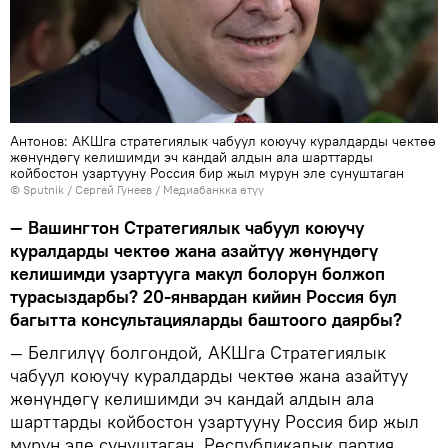
Антонов: АКШга стратегиялык чабуул коюучу куралдарды чектөө
жөнүндөгү келишимди эч кандай алдын ала шарттарды
койбостон узартууну Россия бир жыл мурун эле сунуштаган
©
Sputnik
/ Сергей Гунеев
/
Медиабанкка өтүү
— Вашингтон Стратегиялык чабуул коюучу
куралдарды чектөө жана азайтуу жөнүндөгү
келишимди узартууга макул болорун болжоп
турасыздарбы? 20-январдан кийин Россия бул
багытта консультацияларды баштоого даярбы?
— Белгилүү болгондой, АКШга Стратегиялык
чабуул коюучу куралдарды чектөө жана азайтуу
жөнүндөгү келишимди эч кандай алдын ала
шарттарды койбостон узартууну Россия бир жыл
мурун эле сунуштаган. Республикалык партия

Exercise objective:
Everything in the material above is to be reproduced exactly, pictures aside.

Task solution:
Антонов: АКШга стратегиялык чабуул коюучу куралдарды чектөө
жөнүндөгү келишимди эч кандай алдын ала шарттарды
койбостон узартууну Россия бир жыл мурун эле сунуштаган
©
Sputnik
/ Сергей Гунеев
/
Медиабанкка өтүү
— Вашингтон Стратегиялык чабуул коюучу
куралдарды чектөө жана азайтуу жөнүндөгү
келишимди узартууга макул болорун болжоп
турасыздарбы? 20-январдан кийин Россия бул
багытта консультацияларды баштоого даярбы?
— Белгилүү болгондой, АКШга Стратегиялык
чабуул коюучу куралдарды чектөө жана азайтуу
жөнүндөгү келишимди эч кандай алдын ала
шарттарды койбостон узартууну Россия бир жыл
мурун эле сунуштаган. Республикалык партия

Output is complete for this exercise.